Helvetia sieht sich für die Zukunft gerüstet und setzt auf digitale Projekte

(Mit weiteren Angaben und Zitaten ergänzt) - Die Helvetia-Gruppe sieht sich für die Zukunft gut positioniert und will im Rahmen der Strategie "helvetia 20.20" unter anderem die Chancen nutzen, die sich in der digitalen Welt bieten. An den mit Blick auf 2020 formulierten Finanzzielen hält der Versicherer fest.
08.06.2017 08:19

"Helvetia ist sehr gut aufgestellt und hat eine starke Basis für die Weiterentwicklung", wird CEO Philipp Gmür in der Mitteilung vom Donnerstag im Vorfeld des Capital Markets Day zitiert. "Mit der Umsetzung unserer Strategie helvetia 20.20 sind wir bereits sehr gut unterwegs.".

Im Strategieprogramm verfolge Helvetia zwei Stossrichtungen: Einerseits soll das bisherige Versicherungsgeschäft weiterentwickelt werden, um es effizienter zu machen. Andererseits werde man mit neuen Geschäftsmodellen zusätzliche Ertragsquellen erschliessen.

BESTEHENDES GESCHÄFT OPTIMIEREN

Das bestehende Nichtlebengeschäft erziele beständig gute technische Ergebnisse, so die Mitteilung. Und im Lebengeschäft habe man im herausfordernden Tiefzinsumfeld die traditionellen Lebensversicherungsprodukte überarbeitet und an das Marktumfeld angepasst, während kapitalschonende Angebote weiter forciert worden seien.

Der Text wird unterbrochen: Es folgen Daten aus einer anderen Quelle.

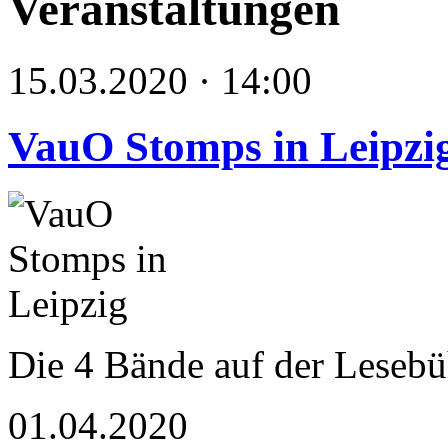
Veranstaltungen
15.03.2020 · 14:00
VauO Stomps in Leipzi
Die 4 Bände auf der Leseb
01.04.2020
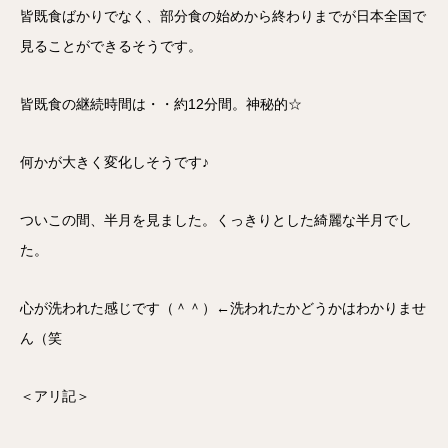
皆既食ばかりでなく、部分食の始めから終わりまでが日本全国で
見ることができるそうです。
皆既食の継続時間は・・約12分間。神秘的☆
何かが大きく変化しそうです♪
ついこの間、半月を見ました。くっきりとした綺麗な半月でし
た。
心が洗われた感じです（＾＾）←洗われたかどうかはわかりませ
ん（笑
＜アリ記＞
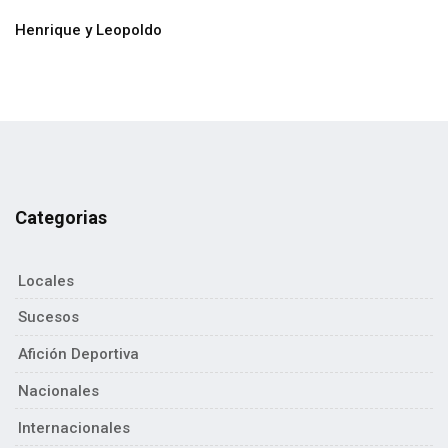
Henrique y Leopoldo
Categorias
Locales
Sucesos
Afición Deportiva
Nacionales
Internacionales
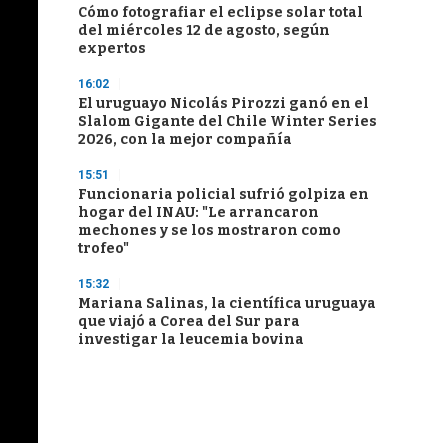
Cómo fotografiar el eclipse solar total
del miércoles 12 de agosto, según
expertos
16:02
El uruguayo Nicolás Pirozzi ganó en el
Slalom Gigante del Chile Winter Series
2026, con la mejor compañía
15:51
Funcionaria policial sufrió golpiza en
hogar del INAU: "Le arrancaron
mechones y se los mostraron como
trofeo"
15:32
Mariana Salinas, la científica uruguaya
que viajó a Corea del Sur para
investigar la leucemia bovina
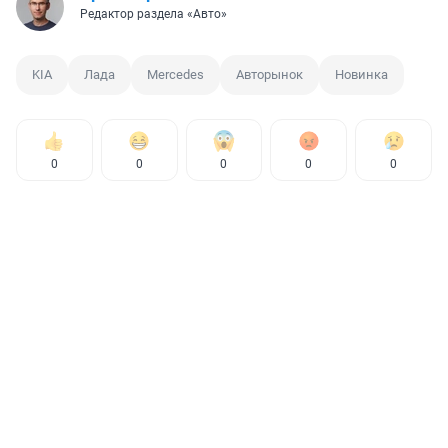
KIA
Лада
Mercedes
Авторынок
Новинка
0
0
0
0
0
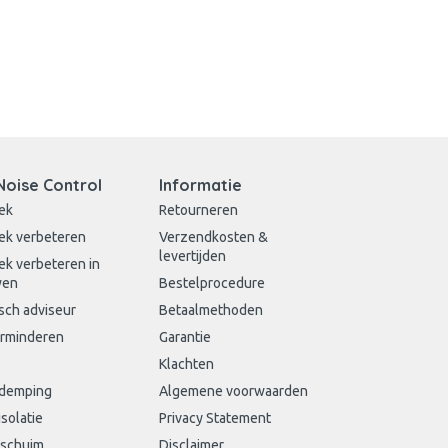
Noise Control
Informatie
ek
Retourneren
ek verbeteren
Verzendkosten &
levertijden
ek verbeteren in
wen
Bestelprocedure
sch adviseur
Betaalmethoden
erminderen
Garantie
Klachten
sdemping
Algemene voorwaarden
isolatie
Privacy Statement
schuim
Disclaimer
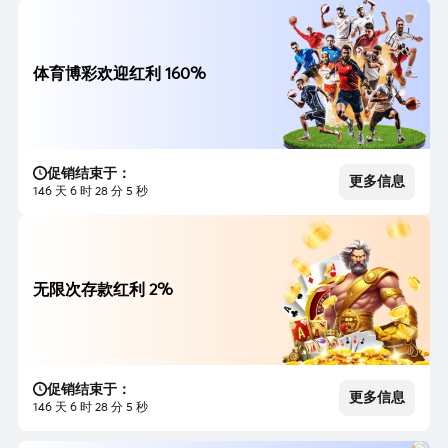
体育博彩欢迎红利 160%
促销结束于：
更多信息
146 天 6 时 28 分 3 秒
无限次存款红利 2%
促销结束于：
更多信息
146 天 6 时 28 分 3 秒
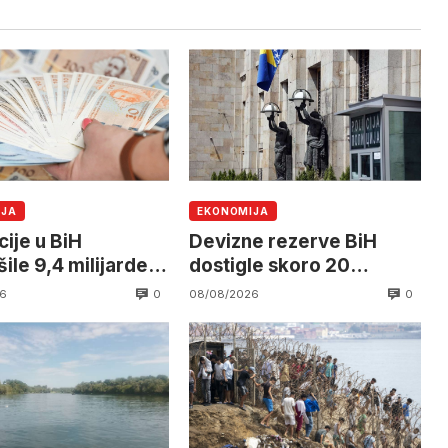
IJA
EKONOMIJA
cije u BiH
Devizne rezerve BiH
ile 9,4 milijarde
dostigle skoro 20
milijardi KM
0
0
6
08/08/2026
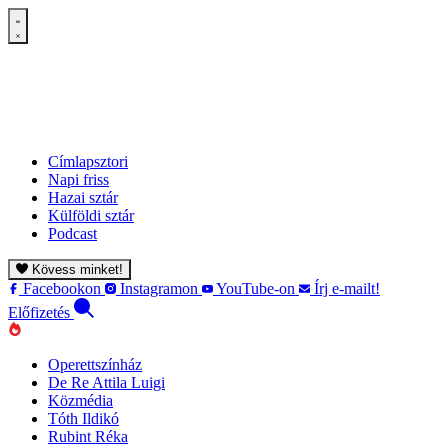
Címlapsztori
Napi friss
Hazai sztár
Külföldi sztár
Podcast
Kövess minket!
Facebookon
Instagramon
YouTube-on
Írj e-mailt!
Előfizetés
Operettszínház
De Re Attila Luigi
Közmédia
Tóth Ildikó
Rubint Réka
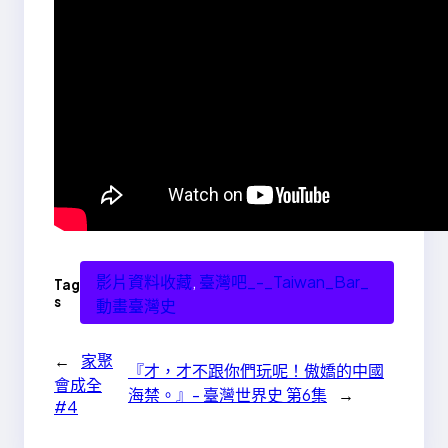
影片資料收藏
, 
臺灣吧_-_Taiwan_Bar_
Tag
s
動畫臺灣史
←
家聚
『才，才不跟你們玩呢！傲嬌的中國
會成全
海禁。』- 臺灣世界史 第6集
→
#4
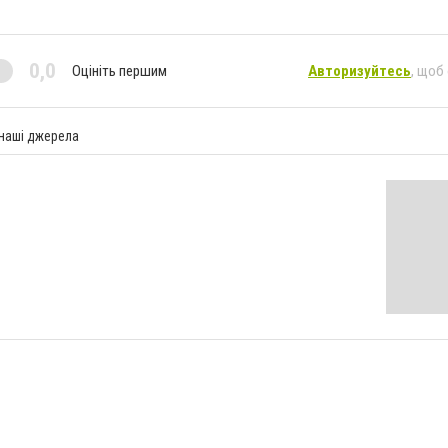
0,0
Оцініть першим
Авторизуйтесь
, щоб
 наші джерела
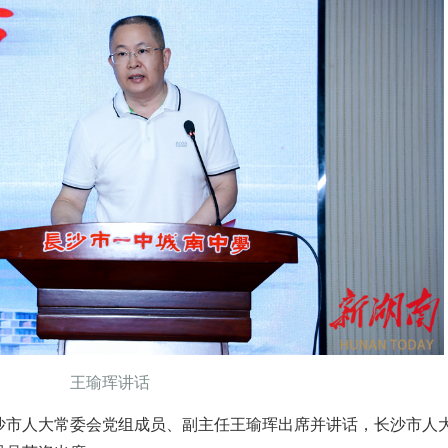
王瑜珲讲话​
沙市人大常委会党组成员、副主任王瑜珲出席并讲话，长沙市人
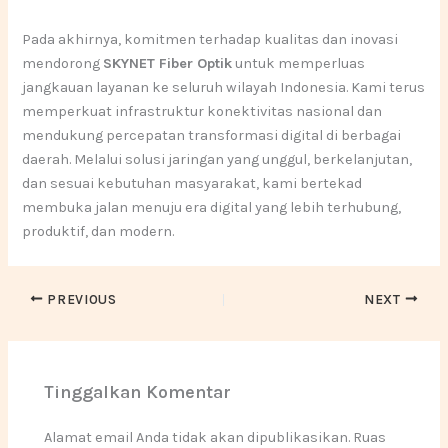
Pada akhirnya, komitmen terhadap kualitas dan inovasi
mendorong
SKYNET Fiber Optik
untuk memperluas
jangkauan layanan ke seluruh wilayah Indonesia. Kami terus
memperkuat infrastruktur konektivitas nasional dan
mendukung percepatan transformasi digital di berbagai
daerah. Melalui solusi jaringan yang unggul, berkelanjutan,
dan sesuai kebutuhan masyarakat, kami bertekad
membuka jalan menuju era digital yang lebih terhubung,
produktif, dan modern.
PREVIOUS
NEXT
Tinggalkan Komentar
Alamat email Anda tidak akan dipublikasikan.
Ruas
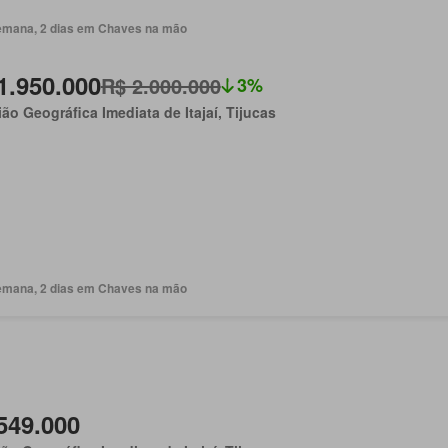
emana, 2 dias em Chaves na mão
1.950.000
R$ 2.000.000
3%
ão Geográfica Imediata de Itajaí, Tijucas
emana, 2 dias em Chaves na mão
549.000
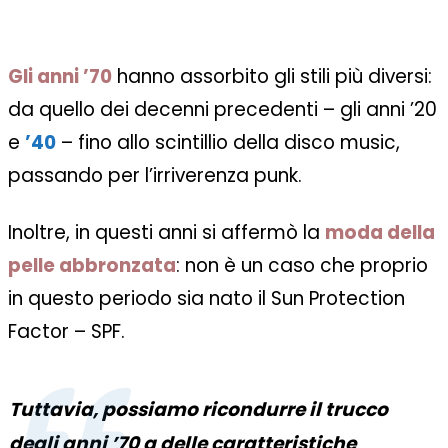
Gli anni ’70
hanno assorbito gli stili più diversi:
da quello dei decenni precedenti – gli anni ’20
e
’40
– fino allo scintillio della disco music,
passando per l’irriverenza punk.
Inoltre, in questi anni si affermò la
moda della
pelle abbronzata
: non è un caso che proprio
in questo periodo sia nato il Sun Protection
Factor – SPF.
Tuttavia, possiamo ricondurre il trucco
degli anni ’70 a delle caratteristiche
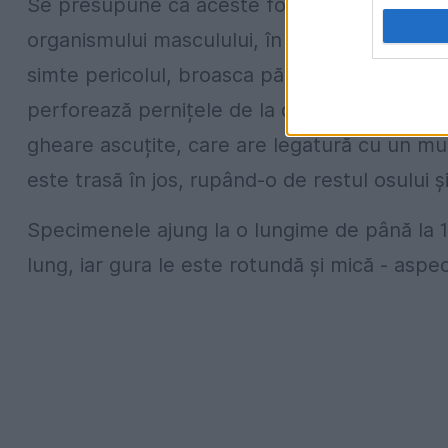
Se presupune că aceste formațiuni dermice a
organismului masculului, în perioada împereche
simte pericolul, broasca păroasă își rupe pr
perforează pernițele de la degete. Se crede 
gheare ascuțite, care are legatură cu un mu
este trasă în jos, rupând-o de restul osului ș
Specimenele ajung la o lungime de până la 1
lung, iar gura le este rotundă și mică - aspe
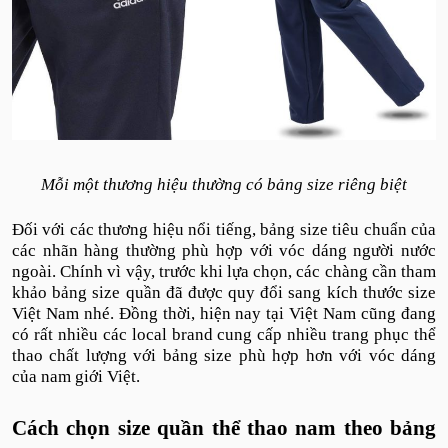
Mỗi một thương hiệu thường có bảng size riêng biệt
Đối với các thương hiệu nổi tiếng, bảng size tiêu chuẩn của
các nhãn hàng thường phù hợp với vóc dáng người nước
ngoài. Chính vì vậy, trước khi lựa chọn, các chàng cần tham
khảo bảng size quần đã được quy đổi sang kích thước size
Việt Nam nhé. Đồng thời, hiện nay tại Việt Nam cũng đang
có rất nhiều các local brand cung cấp nhiều trang phục thể
thao chất lượng với bảng size phù hợp hơn với vóc dáng
của nam giới Việt.
Cách chọn size quần thể thao nam theo bảng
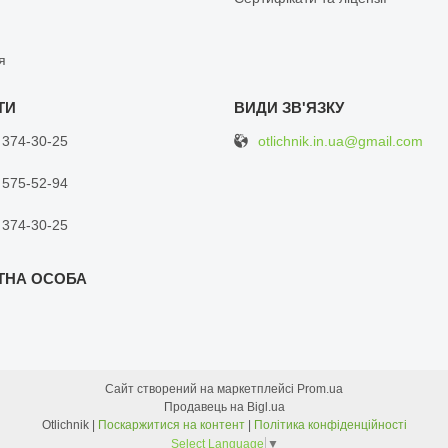
я
otlichnik.in.ua@gmail.com
 374-30-25
 575-52-94
 374-30-25
Сайт створений на маркетплейсі
Prom.ua
Продавець на Bigl.ua
Otlichnik |
Поскаржитися на контент
|
Політика конфіденційності
Select Language
▼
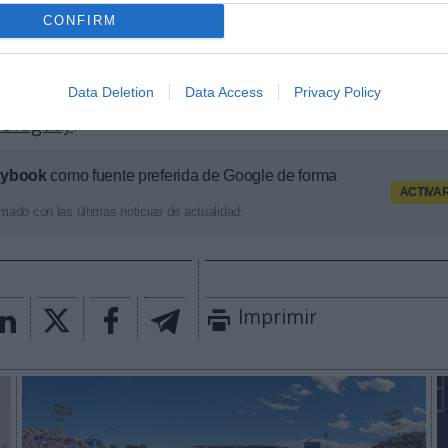
Club de Tenis Puente Romano.
CONFIRM
r su parte, continúa creciendo en España, donde t
rcelona Open Banc Sabadell o Trofeo Conde de Godó
P Argentina Open en Buenos Aires, el European Open
Data Deletion
Data Access
Privacy Policy
enior Masters Cup. Además, gestiona
competiciones 
 Uruguay
.
aybook
como fuente preferida de Google de forma
ACTIVA
mado con las últimas noticias de actualidad.
Imprimir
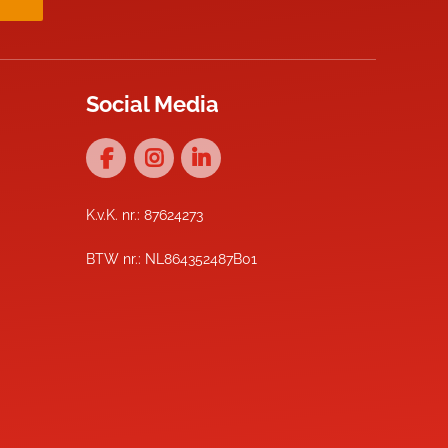
Social Media
K.v.K. nr.: 87624273
BTW nr.: NL864352487B01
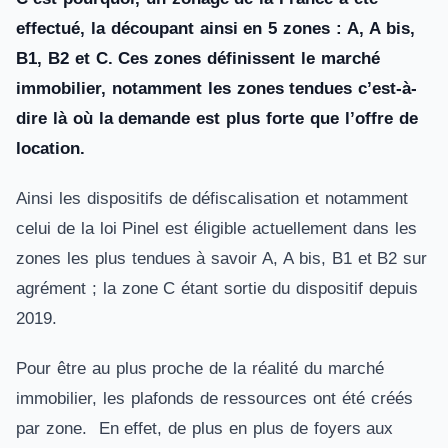
effectué, la découpant ainsi en 5 zones : A, A bis,
B1, B2 et C. Ces zones définissent le marché
immobilier, notamment les zones tendues c’est-à-
dire là où la demande est plus forte que l’offre de
location.
Ainsi les dispositifs de défiscalisation et notamment
celui de la loi Pinel est éligible actuellement dans les
zones les plus tendues à savoir A, A bis, B1 et B2 sur
agrément ; la zone C étant sortie du dispositif depuis
2019.
Pour être au plus proche de la réalité du marché
immobilier, les plafonds de ressources ont été créés
par zone. En effet, de plus en plus de foyers aux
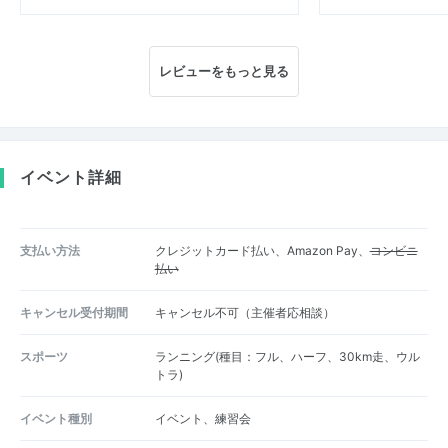
レビューをもっと見る
イベント詳細
支払い方法
クレジットカード払い、Amazon Pay、
コンビニ
払い
キャンセル受付期間
キャンセル不可（主催者応相談）
スポーツ
ランニング(種目：フル、ハーフ、30km走、ウル
トラ)
イベント種別
イベント、練習会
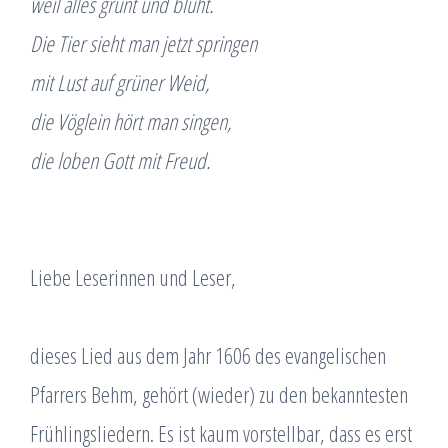
weil alles grünt und blüht.
Die Tier sieht man jetzt springen
mit Lust auf grüner Weid,
die Vöglein hört man singen,
die loben Gott mit Freud.
Liebe Leserinnen und Leser,
dieses Lied aus dem Jahr 1606 des evangelischen
Pfarrers Behm, gehört (wieder) zu den bekanntesten
Frühlingsliedern. Es ist kaum vorstellbar, dass es erst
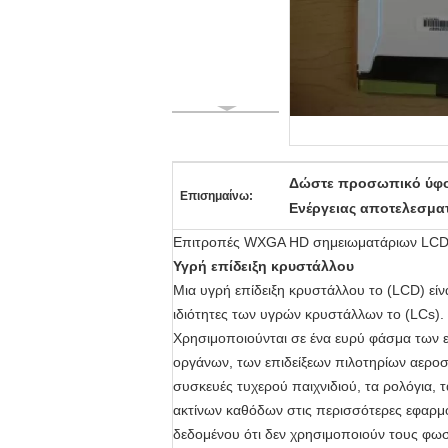
Δώστε προσωπικό ύφος
Επισημαίνω:
Ενέργειας αποτελεσμα
Επιτροπές WXGA HD σημειωματάριων LCD α
Υγρή επίδειξη κρυστάλλου
Μια υγρή επίδειξη κρυστάλλου το (LCD) είν
ιδιότητες των υγρών κρυστάλλων το (LCs).
Χρησιμοποιούνται σε ένα ευρύ φάσμα των
οργάνων, των επιδείξεων πιλοτηρίων αεροσ
συσκευές τυχερού παιχνιδιού, τα ρολόγια, 
ακτίνων καθόδων στις περισσότερες εφαρμογ
δεδομένου ότι δεν χρησιμοποιούν τους φω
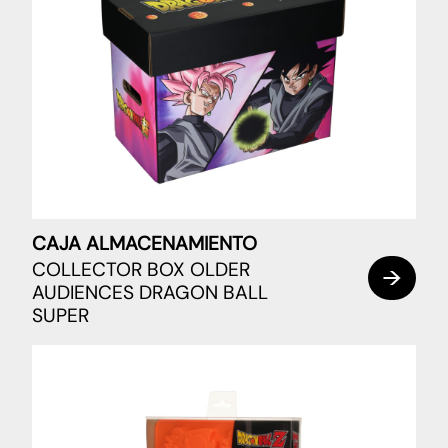
CAJA ALMACENAMIENTO
COLLECTOR BOX OLDER
AUDIENCES DRAGON BALL
SUPER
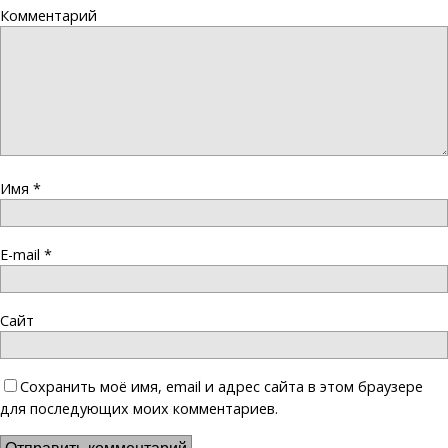
Комментарий
Имя
*
E-mail
*
Сайт
Сохранить моё имя, email и адрес сайта в этом браузере
для последующих моих комментариев.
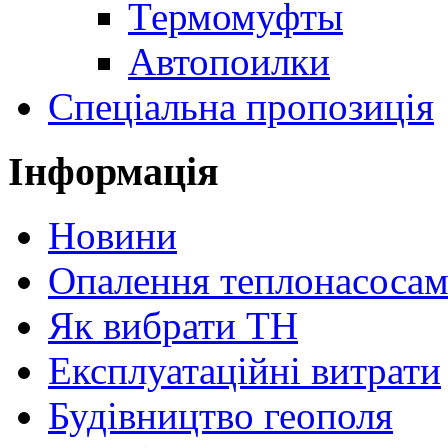
Термомуфты
Автопоилки
Спеціальна пропозиція
Інформація
Новини
Опалення теплонасоса
Як вибрати ТН
Експлуатаційні витрати
Будівництво геополя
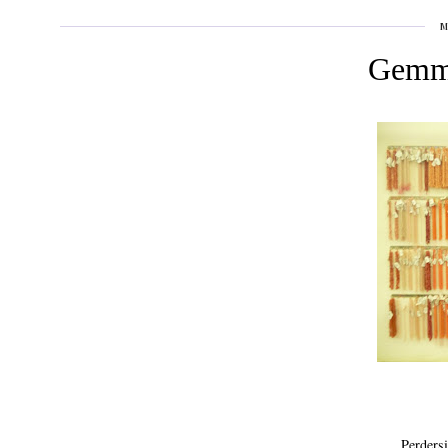
M
Gemm
Perdersi 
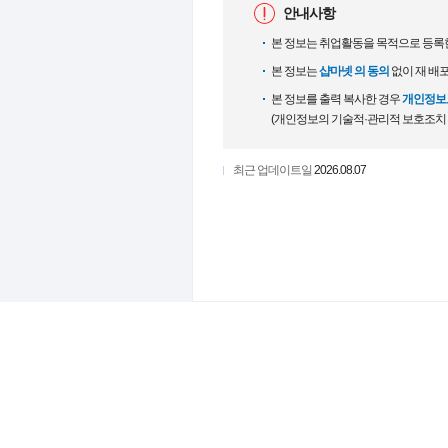
안내사항
본 정보는 취업활동을 목적으로 등록
본 정보는
샵마넷 의 동의
없이 재 배
본 정보를 출력 복사한 경우
개인정보보
(개인정보의 기술적·관리적 보호조치
최근 업데이트일
2026.08.07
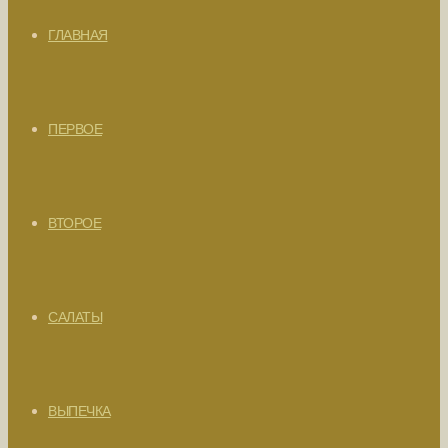
ГЛАВНАЯ
ПЕРВОЕ
ВТОРОЕ
САЛАТЫ
ВЫПЕЧКА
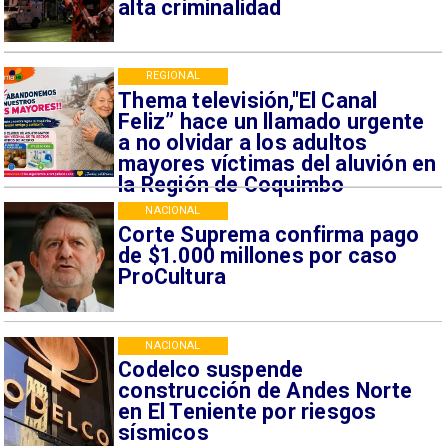
alta criminalidad
REGIONAL
Thema televisión,"El Canal
Feliz” hace un llamado urgente
a no olvidar a los adultos
mayores víctimas del aluvión en
la Región de Coquimbo
NACIONAL
Corte Suprema confirma pago
de $1.000 millones por caso
ProCultura
NACIONAL
Codelco suspende
construcción de Andes Norte
en El Teniente por riesgos
sísmicos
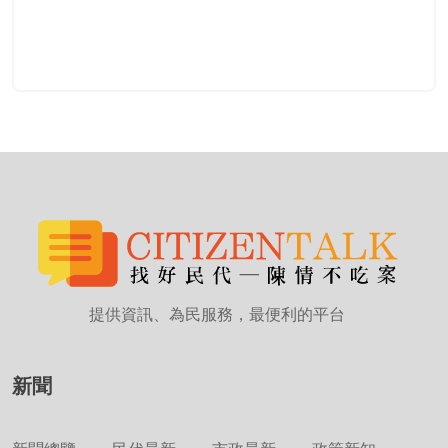
提供資訊、為民服務，最便利的平台
新聞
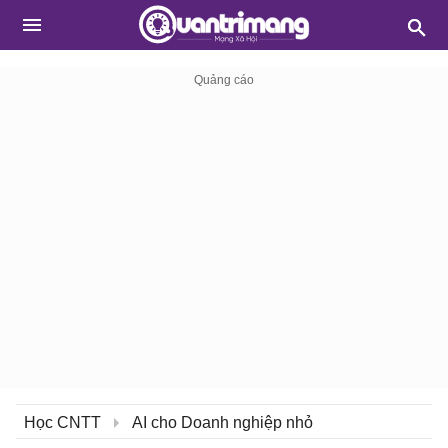
Học CNTT
AI cho Doanh nghiệp nhỏ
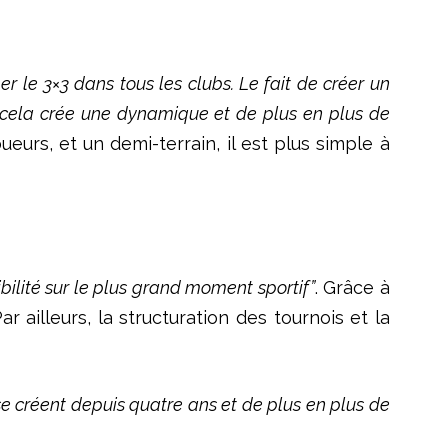
er le 3×3 dans tous les clubs. Le fait de créer un
 cela crée une dynamique et de plus en plus de
eurs, et un demi-terrain, il est plus simple à
bilité sur le plus grand moment sportif”
. Grâce à
 ailleurs, la structuration des tournois et la
 se créent depuis quatre ans et de plus en plus de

Optimierungspotenzial ergebe sich etwa durch Automatisierung oder die Vereinfachung von Prozessen. Helvetia will zudem das Kundenerlebnis verbessern. Ansätze dazu böten das Churn Management, das die Abwanderung von Kunden zur Konkurrenz verhindern soll. Weiter zählt Helvetia das Cross- und Up-Selling mittels Datenanalyse, die digitale Kundenberatung oder die Verlängerung von Standardverträgen mittels SMS-Chatbot auf.

MODERNE ANSÄTZE

Als Beispiele für moderne Geschäftsmodelle nennt der Versicherer den Schweizer Direkt-Versicherer smile.direct oder die im Dezember 2016 erworbene Mehrheitsbeteiligung am Hypothekenvermittler MoneyPark. Mit dem Aufbau von sogenannten Eco-Systemen will Helvetia ebenfalls neue Ertragsquellen erschliessen.

Als erstes solches Eco-System stehe "Home" im Vordergrund, erklärt Helvetia. Gemeinsam mit MoneyPark würden hier die Bedürfnisse der Kunden rund um das Thema "Wohnen" bedient. Unterstützung biete dabei der Helvetia Venture Fund und das Helvetia Innovation Lab am Institut für Technologiemanagement der Uni St.Gallen, wo neue Versicherungsmodelle erforscht werden.

WACHSTUM IN EUROPA

"Mit den Segmenten Schweiz, Europa und Specialty Markets ist Helvetia gut diversifiziert", erklärt Philipp Gmür. Derzeit arbeite die Gruppe an weiteren Wachstumsinitiativen in Europa und in den Specialty Marktes.

Dabei will Helvetia das Geschäftsvolumen bis 2020 in den Bereich von 10 Mrd CHF steigern, wie die Verantwortlichen bereits an der Bilanzmedienkonferenz im März verlauten liessen. Im Jahr 2016 lag das Volumen bei 8,5 Mrd.

Weiter orientiert sich Helvetia am EK-Renditeziel von 8-11% oder der Ambition, in der Nichtlebenversicherung die Combined Ratio unterhalb der 93%-Marke zu halten. Mit dem Swiss Solvency Test wird derweil ein Ratio im Bereich von 140 bis 180% angepeilt, was 2016 auch erreicht wurde.